Wednesday, 31 August 2011

BizBureau Coverage in Daily Mirror

On the back of my article on social media in Real Business, our hard-working PR company Consolidated PR (all praise to Lottie Dutton!) have managed to get my words of wisdom shared in today's Daily Mirror in their BizBureau section. The article itself in the newspaper looks quite nice and compact, and they also have it on their website here.

Personally, I'm just about to pop out to grab 3 copies for posterity!

Thursday, 25 August 2011

Grow your business with social media - top tips


Small little article with my name on it here on Real Business regarding Social Media usage. Not included was my favourite Social Media campaign of the moment, Blendtec’s “Will It Blend” series which I think is an amazing marketing campaign. So, for posterity, I’ve put a one of their better Youtube’s below.



Tuesday, 16 August 2011

(Not) Leveraging Community, (Not) Cross-selling and cool looking upcoming MMORTS's

After trying Rift for a while now (for purely academic purposes you must understand; I suffer for my scholarly activities...) exploring more about Trion Worlds usage of social media I stumbled upon End of Nations. By stumbled upon I quite literally mean I accidentally found out about it when I was researching how they acquired their last round of funding to produce Rift (some interesting stuff here and here to). Further exploration did find a sizeable amount of info about End of Nations, including a very well developed website for what looks on the surface to be quite an interesting game.

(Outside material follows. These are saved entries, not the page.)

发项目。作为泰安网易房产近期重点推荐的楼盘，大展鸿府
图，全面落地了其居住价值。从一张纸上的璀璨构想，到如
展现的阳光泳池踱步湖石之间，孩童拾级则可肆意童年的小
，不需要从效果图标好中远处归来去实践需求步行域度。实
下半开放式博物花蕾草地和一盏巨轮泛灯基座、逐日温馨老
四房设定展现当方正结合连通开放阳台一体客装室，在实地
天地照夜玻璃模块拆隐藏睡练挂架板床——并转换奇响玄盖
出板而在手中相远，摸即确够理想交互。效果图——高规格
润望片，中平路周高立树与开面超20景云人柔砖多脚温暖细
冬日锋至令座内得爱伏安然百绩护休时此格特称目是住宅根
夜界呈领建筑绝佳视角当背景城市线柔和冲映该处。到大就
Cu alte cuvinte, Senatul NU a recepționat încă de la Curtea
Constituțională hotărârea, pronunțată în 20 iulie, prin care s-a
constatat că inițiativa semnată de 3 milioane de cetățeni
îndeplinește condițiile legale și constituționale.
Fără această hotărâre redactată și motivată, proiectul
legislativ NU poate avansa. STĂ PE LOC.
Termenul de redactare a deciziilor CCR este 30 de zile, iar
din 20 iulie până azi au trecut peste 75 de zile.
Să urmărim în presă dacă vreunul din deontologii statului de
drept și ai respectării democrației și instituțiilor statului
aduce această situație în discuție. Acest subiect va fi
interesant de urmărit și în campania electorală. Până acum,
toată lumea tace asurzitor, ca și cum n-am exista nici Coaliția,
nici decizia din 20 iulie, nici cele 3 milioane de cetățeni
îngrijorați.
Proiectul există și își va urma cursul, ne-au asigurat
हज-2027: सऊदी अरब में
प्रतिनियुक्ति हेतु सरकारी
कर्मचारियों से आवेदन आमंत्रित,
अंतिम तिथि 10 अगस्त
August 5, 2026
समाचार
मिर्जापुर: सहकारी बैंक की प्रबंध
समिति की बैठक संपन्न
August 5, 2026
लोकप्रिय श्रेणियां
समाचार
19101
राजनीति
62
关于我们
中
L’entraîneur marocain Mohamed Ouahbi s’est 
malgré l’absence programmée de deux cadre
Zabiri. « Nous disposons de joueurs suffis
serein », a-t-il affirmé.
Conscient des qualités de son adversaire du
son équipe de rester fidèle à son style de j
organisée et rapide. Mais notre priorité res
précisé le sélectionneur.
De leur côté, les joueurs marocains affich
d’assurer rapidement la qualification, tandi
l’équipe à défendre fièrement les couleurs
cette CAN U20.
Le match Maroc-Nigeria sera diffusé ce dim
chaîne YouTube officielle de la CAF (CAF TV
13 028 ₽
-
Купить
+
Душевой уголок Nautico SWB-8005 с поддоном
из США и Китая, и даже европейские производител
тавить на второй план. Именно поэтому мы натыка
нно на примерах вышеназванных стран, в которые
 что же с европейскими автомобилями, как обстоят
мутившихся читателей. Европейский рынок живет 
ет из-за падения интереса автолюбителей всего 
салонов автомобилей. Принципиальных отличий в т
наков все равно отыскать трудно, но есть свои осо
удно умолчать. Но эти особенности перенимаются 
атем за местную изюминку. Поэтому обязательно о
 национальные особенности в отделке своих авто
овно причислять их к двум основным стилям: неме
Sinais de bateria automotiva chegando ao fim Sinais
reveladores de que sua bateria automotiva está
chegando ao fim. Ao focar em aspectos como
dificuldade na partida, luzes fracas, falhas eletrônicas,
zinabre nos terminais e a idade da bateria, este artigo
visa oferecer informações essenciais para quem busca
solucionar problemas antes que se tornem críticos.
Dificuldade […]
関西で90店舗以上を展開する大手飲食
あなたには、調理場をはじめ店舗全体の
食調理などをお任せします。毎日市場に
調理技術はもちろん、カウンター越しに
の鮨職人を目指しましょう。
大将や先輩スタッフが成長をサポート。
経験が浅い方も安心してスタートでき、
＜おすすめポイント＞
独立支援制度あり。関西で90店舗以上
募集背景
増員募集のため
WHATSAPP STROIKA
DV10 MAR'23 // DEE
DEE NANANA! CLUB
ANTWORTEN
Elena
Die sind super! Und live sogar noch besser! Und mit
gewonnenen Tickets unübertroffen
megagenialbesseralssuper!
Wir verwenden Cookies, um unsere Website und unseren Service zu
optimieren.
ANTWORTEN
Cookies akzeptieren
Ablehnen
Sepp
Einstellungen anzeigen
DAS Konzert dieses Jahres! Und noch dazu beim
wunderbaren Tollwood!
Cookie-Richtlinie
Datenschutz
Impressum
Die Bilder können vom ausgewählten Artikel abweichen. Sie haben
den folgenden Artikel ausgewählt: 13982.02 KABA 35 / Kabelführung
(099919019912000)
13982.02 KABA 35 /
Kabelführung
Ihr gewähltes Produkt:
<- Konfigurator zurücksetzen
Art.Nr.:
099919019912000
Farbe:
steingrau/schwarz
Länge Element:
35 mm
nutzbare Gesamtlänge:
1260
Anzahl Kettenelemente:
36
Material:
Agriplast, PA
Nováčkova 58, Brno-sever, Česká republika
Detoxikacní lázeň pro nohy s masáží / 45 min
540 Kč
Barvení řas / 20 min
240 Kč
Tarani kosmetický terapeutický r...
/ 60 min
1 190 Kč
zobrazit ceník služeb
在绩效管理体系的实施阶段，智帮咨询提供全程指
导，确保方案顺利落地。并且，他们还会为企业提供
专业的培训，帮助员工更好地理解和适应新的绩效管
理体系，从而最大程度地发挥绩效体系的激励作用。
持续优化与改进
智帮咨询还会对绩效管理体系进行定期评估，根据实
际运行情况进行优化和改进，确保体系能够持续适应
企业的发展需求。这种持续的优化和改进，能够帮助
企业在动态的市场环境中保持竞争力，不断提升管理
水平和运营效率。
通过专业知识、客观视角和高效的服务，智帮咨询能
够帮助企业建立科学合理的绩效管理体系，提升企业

To use a lot of acronyms in a short sentence, End of Nations is an MMORTS, with strong PvE and PvP elements and which uses a F2P (no, really, I'm not making this up, it's like an arcane language for the un-initiated isn't it!) business model. It's from their announcements, a persistent online world, though as an RTS geared towards 50 player battles I'm guessing that it's going to be heavily instanced, presumably using ladder systems or similar to provide continuous challenges in PvP (though, Trion Worlds, and thought out PvP systems aren't words I'd put in the same sentence as of the time of writing this blog post...).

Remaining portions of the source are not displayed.